Quentin Tarantino has begun unveiling his picks for the greatest films of the 21st century, and – true to form – it's violent, horror-leaning, and the director is doing it with both passionate cinephilia and a fair bit of controversy.
The director appeared as the latest guest on The Bret Easton Ellis Podcast, where last week he revealed entries 20 through 11 and this week's episode (released earlier today) contained his official top 10 list. The only rule? Only one film allowed per director.
20. Steven Spielberg’s West Side Story (2021)

Tarantino praised Spielberg’s 2021 remake of West Side Story as the film that "revitalised" the legendary director. “This is the one where Steven shows he still has it,” Tarantino said, adding that he doesn’t believe Martin Scorsese has made anything “this exciting” in the same period.
19. Eli Roth’s Cabin Fever (2002)

“There’s something so charming. Eli’s sense of humor, sense of gore — it just really, really works. People kind of forget how tense it is in the first half because it gets so genuinely funny in the last 20 minutes […] Hostel might be his best movie, but this is my favorite.”
18. Bennett Miller’s Moneyball (2011)

“Brad Pitt’s performance was one of my favorite star performances of the last 20 years – where a movie star came in and reminded you why he was a movie star and just carried the movie on his shoulders.”
17. Prachya Pinkaew’s martial-arts revenge thriller Chocolate (2008)

"Here’s a movie you probably never heard of […] People getting f*cked up in the most spectacular of ways […] they trained this 12-year-old girl for four years to star in this movie […] this is some of the greatest kung-fu fights I’ve ever seen in a movie." Adding to our watch lists immediately.
16. Rob Zombie’s The Devil’s Rejects (2005)

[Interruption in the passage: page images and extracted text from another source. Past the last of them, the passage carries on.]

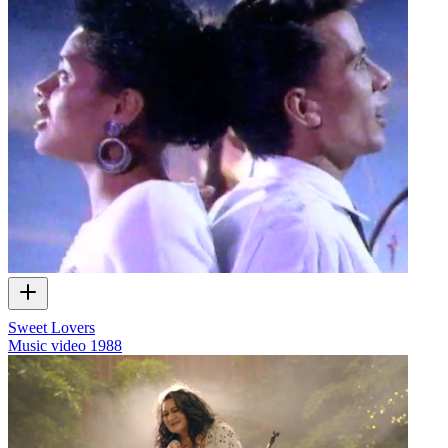
Sweet Lovers
Music video
1988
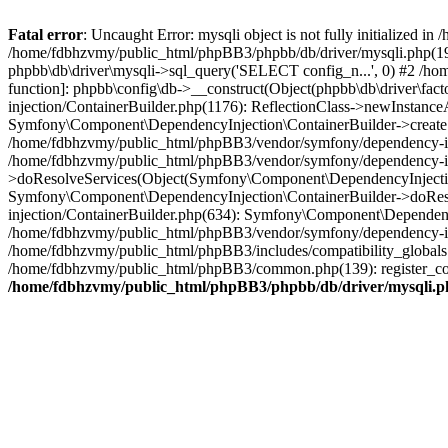
Fatal error
: Uncaught Error: mysqli object is not fully initialized
/home/fdbhzvmy/public_html/phpBB3/phpbb/db/driver/mysqli.php(193
phpbb\db\driver\mysqli->sql_query('SELECT config_n...', 0) #2 /ho
function]: phpbb\config\db->__construct(Object(phpbb\db\driver\fa
injection/ContainerBuilder.php(1176): ReflectionClass->newInstan
Symfony\Component\DependencyInjection\ContainerBuilder->createSe
/home/fdbhzvmy/public_html/phpBB3/vendor/symfony/dependency-inje
/home/fdbhzvmy/public_html/phpBB3/vendor/symfony/dependency-in
>doResolveServices(Object(Symfony\Component\DependencyInjection
Symfony\Component\DependencyInjection\ContainerBuilder->doReso
injection/ContainerBuilder.php(634): Symfony\Component\Dependency
/home/fdbhzvmy/public_html/phpBB3/vendor/symfony/dependency-inj
/home/fdbhzvmy/public_html/phpBB3/includes/compatibility_globals
/home/fdbhzvmy/public_html/phpBB3/common.php(139): register_comp
/home/fdbhzvmy/public_html/phpBB3/phpbb/db/driver/mysqli.p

“This rough Peckinpah–cowboy–Manson thing [from Zombie] — that voice didn’t really exist before [in House of 1000 Corpses], and he refined that voice with this movie […] Peckinpah wasn’t part of horror before this," Tarantino explained. "He melded it with sick hillbillies, and it’s become a thing now. You can recognize it across the street, but that didn’t exist before."
15. Mel Gibson’s The Passion of the Christ (2004)

Tarantino said: “I was laughing a lot during the movie. Not because we were trying to be perverse, laughing at Jesus getting fcked up – extreme violence is just funny to me – and when you go so far beyond extremity, it just gets funnier and funnier. We were just groaning and laughing at how fcked up this was […] Mel did a tremendous directorial job. He put me in that time period. I talked to Mel Gibson about this and he looked at me like I was a f*cking nut.”
14. Richard Linklater’s School of Rock (2003)

“It was a really fun time at the theatres," Tarantino remenisced. "It was a real fun, fun, fun screening. I do think this one had the explosion of Jack Black combined with Rick Linklater and Mike White – that made it special […] this is as close to Bad News Bears as we ever got."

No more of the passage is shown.